The implementation effort of each MM family was assessed by the following three criteria (Table 5): Availability of Open Access Guiding Sources **(AG)**, R Coverage **(RC)**, and Out-of-the-Box Applicability **(OA)**. Since we focus exclusively on the effort to implement MMs, computational cost has been absent in our consideration. The **AG** criterion evaluates the effort of finding help or further information for the potential MM application to own needs. If no sources could be found by performing a search in Google Scholar and Google.com using the MM type name as search query, the MM was regarded with a *high* implementation effort, while multiple usable sources (e.g. a page on Wikipedia.org and a mathematical blog entry) were considered as a *medium* implementation effort. *Low* efforts were assessed if there was one source giving a comprehensive tutorial on implementing the respective MM. The **RC** criterion focused on the free available statistical language R (R Core Team 2018). If one dedicated package is available to implement the whole MM, it was rated with a *low* implementation effort. If multiple R packages were necessary, a *medium* effort was given. We assigned a *high* implementation effort if the entire MM had to be developed from scratch. The last criterion **OA** assessed the possibility of MMs to be immediately usable (partly depends on the existing software). MMs were evaluated at a high implementation effort if the derivation of specific equations was required or some important assumptions had to be investigated for its use. Little adjustments correspond, for example, to the derivation of a linear model equation for the corresponding R function, while the application of an unsupervised artificial neural network was considered as a *low* implementation effort.

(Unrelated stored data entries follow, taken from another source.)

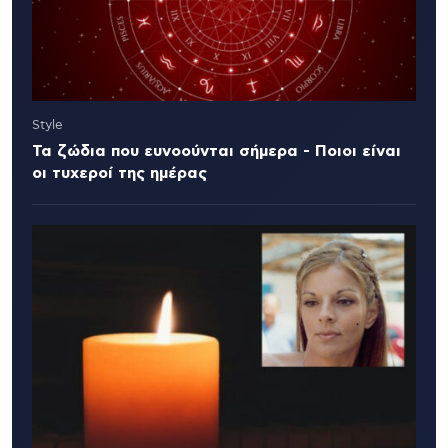
Style
Τα ζώδια που ευνοούνται σήμερα - Ποιοι είναι
οι τυχεροί της ημέρας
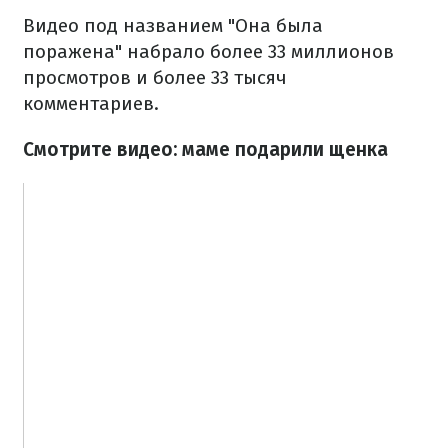
Видео под названием "Она была
поражена" набрало более 33 миллионов
просмотров и более 33 тысяч
комментариев.
Смотрите видео: маме подарили щенка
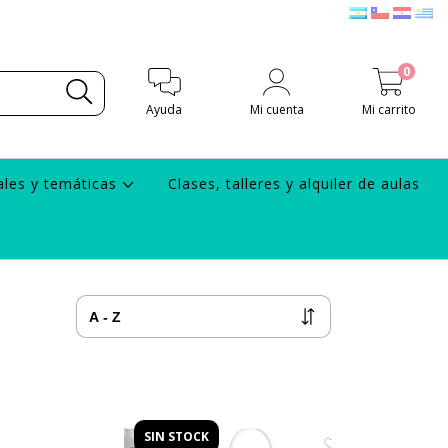
0
Ayuda
Mi cuenta
Mi carrito
ales y temáticas
Clases, talleres y alquiler de aulas
SIN STOCK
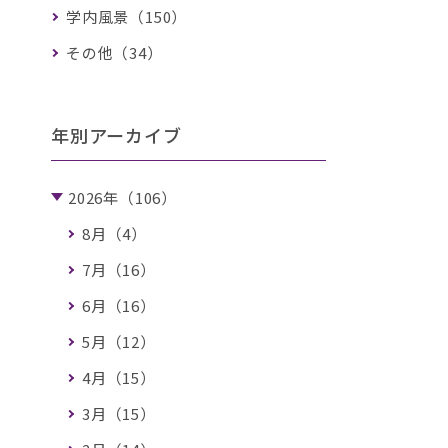
学内風景（150）
その他（34）
年別アーカイブ
2026年（106）
8月（4）
7月（16）
6月（16）
5月（12）
4月（15）
3月（15）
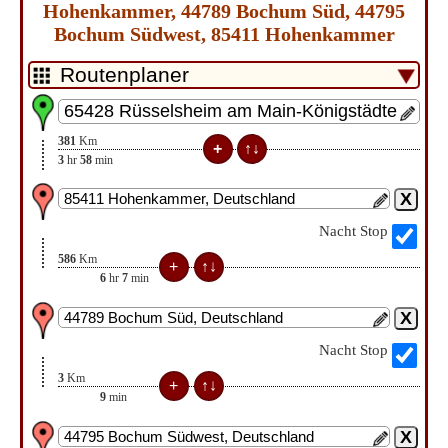
Hohenkammer, 44789 Bochum Süd, 44795
Bochum Südwest, 85411 Hohenkammer
381
Km
3
hr
58
min
Nacht Stop
586
Km
6
hr
7
min
Nacht Stop
3
Km
9
min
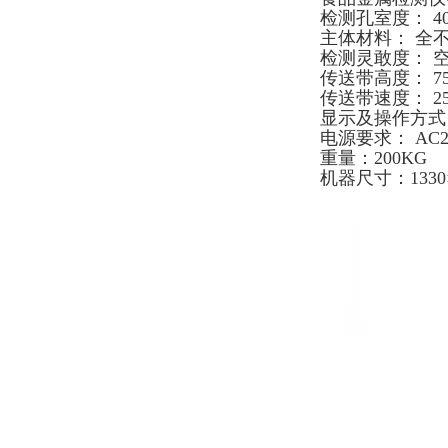
检测孔室度： 40
主体材料： 全不
检测灵敢度： 空机
传送带高度： 75
传送带速度： 25m
显示及操作方式
电源要求： AC2
重量：200KG
机器尺寸：1330×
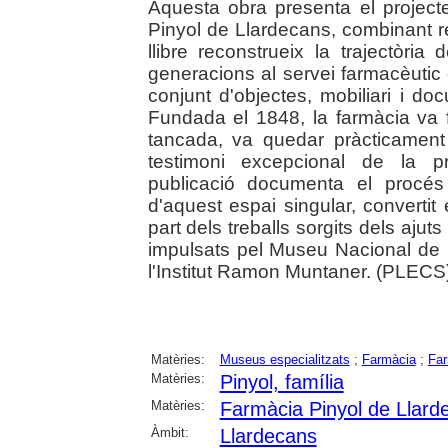
Aquesta obra presenta el project
Pinyol de Llardecans, combinant rec
llibre reconstrueix la trajectòria
generacions al servei farmacèutic e
conjunt d'objectes, mobiliari i do
Fundada el 1848, la farmàcia va
tancada, va quedar pràcticament 
testimoni excepcional de la pr
publicació documenta el procés
d'aquest espai singular, convertit
part dels treballs sorgits dels aju
impulsats pel Museu Nacional de l
l'Institut Ramon Muntaner. (PLECS)
Matèries:
Museus especialitzats
;
Farmàcia
;
Far
Matèries:
Pinyol, família
Matèries:
Farmàcia Pinyol de Llard
Àmbit:
Llardecans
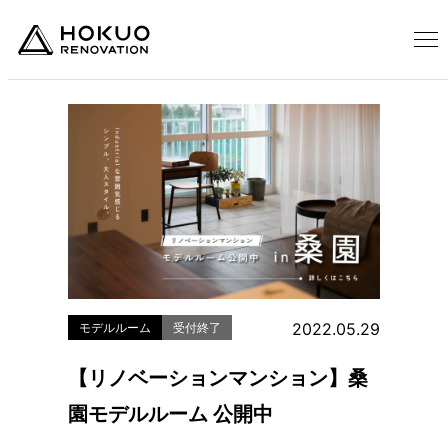
2022.05.29
モデルルーム
受付終了
【リノベーションマンション】桑
園モデルルーム 公開中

Using the average value of all raters of each criterion, we conducted an overall assessment of quality and implementation effort of each MM application. Mean ratings were then analyzed separately for quality and implementation effort using the five-level classification (*low, low-medium, medium, medium-high *and *high*) displayed in Table 6. If, for example, a MM application received a high **SuA**, a high **NE** and a medium **CU**, a high overall MM quality was given. These overall assessments were used to generate a plot for each application aim (Table 3) depicting the MM quality in the dependency of the MM implementation effort. Within these plots a bisecting line was drawn for visualizing the 1 : 1 ration of quality and implementation effort and highlight favorable MMs scoring above this line and less favorable MMs staying below this line.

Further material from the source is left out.